§ Problem
Pictures in the entries below are excluded; copy only the lines from the one containing "setting shorter, realis" to the one containing "account. You will", both included.

[Records contained in a dataset]
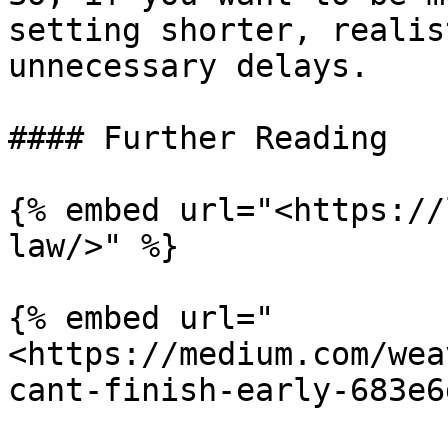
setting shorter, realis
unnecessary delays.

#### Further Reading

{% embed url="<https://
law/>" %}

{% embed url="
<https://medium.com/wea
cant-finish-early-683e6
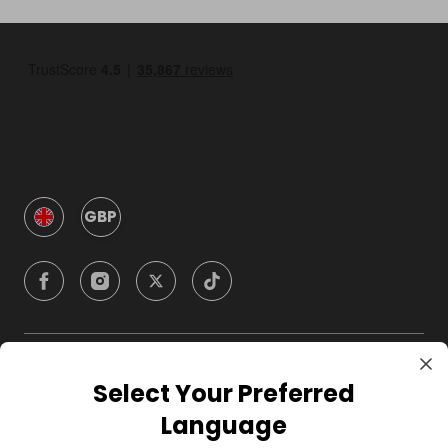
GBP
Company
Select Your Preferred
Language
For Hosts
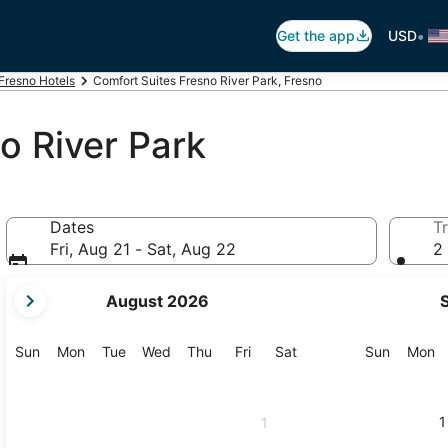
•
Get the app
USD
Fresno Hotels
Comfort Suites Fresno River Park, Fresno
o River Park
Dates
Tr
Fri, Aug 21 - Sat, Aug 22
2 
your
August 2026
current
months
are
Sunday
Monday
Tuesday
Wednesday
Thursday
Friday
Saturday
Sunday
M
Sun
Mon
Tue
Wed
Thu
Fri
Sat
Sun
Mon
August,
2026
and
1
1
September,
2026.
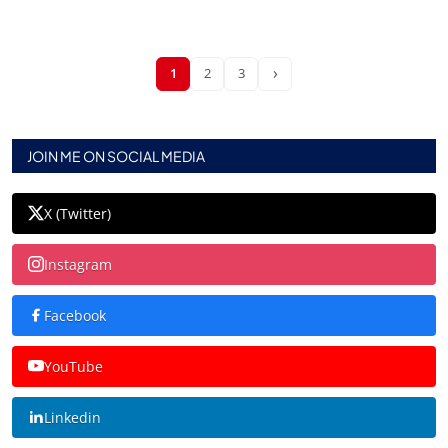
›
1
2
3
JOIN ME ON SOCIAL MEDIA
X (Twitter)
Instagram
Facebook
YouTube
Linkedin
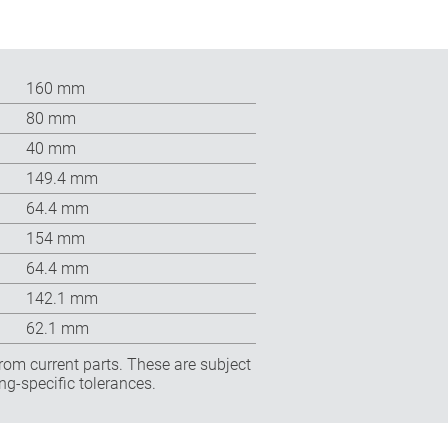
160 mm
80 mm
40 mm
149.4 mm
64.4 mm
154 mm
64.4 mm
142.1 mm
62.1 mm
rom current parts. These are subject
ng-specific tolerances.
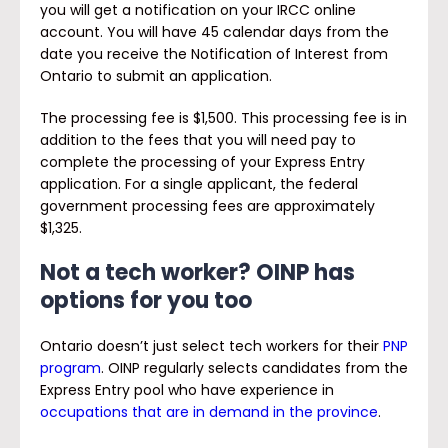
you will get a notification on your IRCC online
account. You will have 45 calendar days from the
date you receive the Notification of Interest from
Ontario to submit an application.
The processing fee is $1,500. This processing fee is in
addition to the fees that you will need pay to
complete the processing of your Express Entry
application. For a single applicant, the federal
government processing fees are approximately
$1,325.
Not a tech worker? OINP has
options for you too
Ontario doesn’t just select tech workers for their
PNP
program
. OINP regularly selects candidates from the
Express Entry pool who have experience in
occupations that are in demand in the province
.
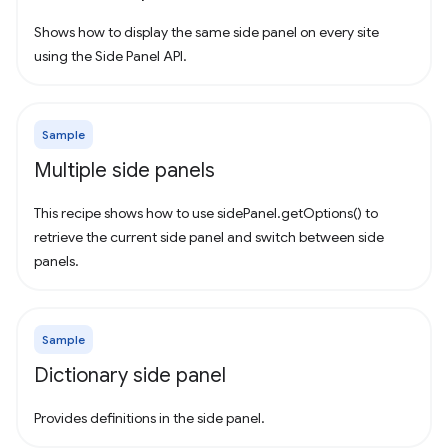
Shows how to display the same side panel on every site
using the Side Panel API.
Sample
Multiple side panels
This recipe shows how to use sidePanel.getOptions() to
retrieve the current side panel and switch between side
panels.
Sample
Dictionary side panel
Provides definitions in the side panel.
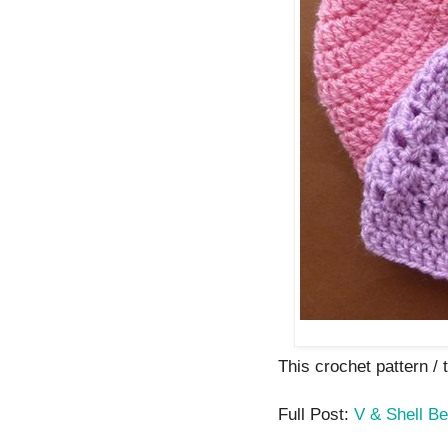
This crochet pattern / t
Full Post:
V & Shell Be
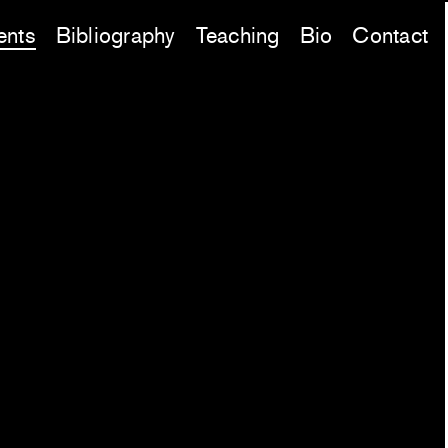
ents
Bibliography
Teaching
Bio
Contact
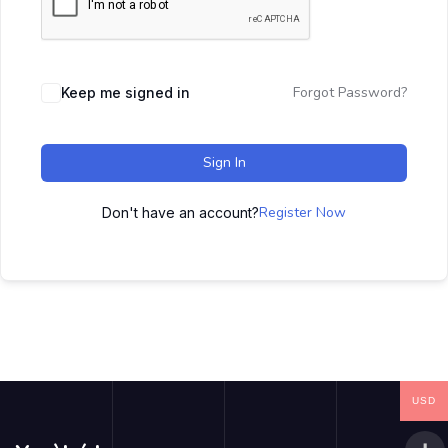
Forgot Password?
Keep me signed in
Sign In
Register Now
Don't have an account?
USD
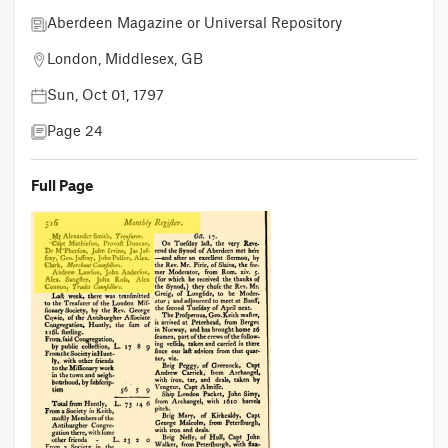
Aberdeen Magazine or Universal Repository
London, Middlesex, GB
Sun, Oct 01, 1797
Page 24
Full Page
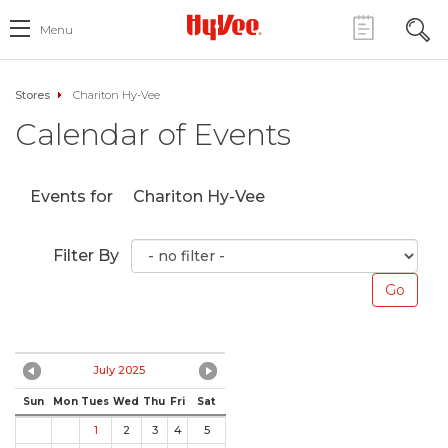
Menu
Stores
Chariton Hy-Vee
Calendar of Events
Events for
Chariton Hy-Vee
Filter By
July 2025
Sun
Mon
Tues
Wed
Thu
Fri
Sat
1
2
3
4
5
---
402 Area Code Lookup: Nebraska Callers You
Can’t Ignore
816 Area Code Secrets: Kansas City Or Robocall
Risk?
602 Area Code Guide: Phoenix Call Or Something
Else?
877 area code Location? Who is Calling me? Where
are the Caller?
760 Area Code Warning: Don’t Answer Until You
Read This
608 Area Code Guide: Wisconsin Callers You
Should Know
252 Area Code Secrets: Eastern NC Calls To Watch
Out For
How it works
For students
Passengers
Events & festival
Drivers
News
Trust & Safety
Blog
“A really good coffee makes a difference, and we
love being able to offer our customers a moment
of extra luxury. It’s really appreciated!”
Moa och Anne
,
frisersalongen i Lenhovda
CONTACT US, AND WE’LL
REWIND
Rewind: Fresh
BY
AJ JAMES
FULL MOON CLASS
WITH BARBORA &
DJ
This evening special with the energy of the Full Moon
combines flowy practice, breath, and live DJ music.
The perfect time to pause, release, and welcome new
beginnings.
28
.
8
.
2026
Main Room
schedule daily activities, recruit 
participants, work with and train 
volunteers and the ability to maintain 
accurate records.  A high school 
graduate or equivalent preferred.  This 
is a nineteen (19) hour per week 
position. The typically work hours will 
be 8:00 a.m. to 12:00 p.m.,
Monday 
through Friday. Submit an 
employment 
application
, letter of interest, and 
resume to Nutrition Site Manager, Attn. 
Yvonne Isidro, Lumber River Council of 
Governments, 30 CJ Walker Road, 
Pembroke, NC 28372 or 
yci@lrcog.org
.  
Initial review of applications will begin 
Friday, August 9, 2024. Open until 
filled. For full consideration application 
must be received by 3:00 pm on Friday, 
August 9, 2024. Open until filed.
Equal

§ Reply
setting shorter, realis
unnecessary delays.

#### Further Reading

{% embed url="<https://
law/>" %}

{% embed url="
<https://medium.com/wea
cant-finish-early-683e6
GBP
Company
Select Your Preferred
Language
For Hosts
•
Get the app
USD
Fresno Hotels
Comfort Suites Fresno River Park, Fresno
o River Park
Dates
Tr
Fri, Aug 21 - Sat, Aug 22
2 
your
August 2026
current
months
are
Sunday
Monday
Tuesday
Wednesday
Thursday
Friday
Saturday
Sunday
M
Sun
Mon
Tue
Wed
Thu
Fri
Sat
Sun
Mon
August,
2026
and
1
1
September,
2026.
›
1
2
3
JOIN ME ON SOCIAL MEDIA
X (Twitter)
Instagram
Facebook
YouTube
Linkedin
160 mm
80 mm
40 mm
149.4 mm
64.4 mm
154 mm
64.4 mm
142.1 mm
62.1 mm
rom current parts. These are subject
ng-specific tolerances.
you will get a notification on your IRCC online
account. You will have 45 calendar days from the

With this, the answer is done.